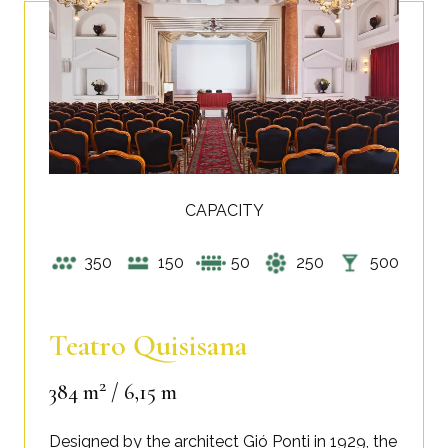
CAPACITY
350
150
50
250
500
Teatro Quisisana
2
384 m
/ 6,15 m
Designed by the architect Gió Ponti in 1929, the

## Problem details
Only the lines from the one containing "Teatro Quisisana" through the final line of the records above should be printed, exactly as they stand.

## Solution for this task
Teatro Quisisana
2
384 m
/ 6,15 m
Designed by the architect Gió Ponti in 1929, the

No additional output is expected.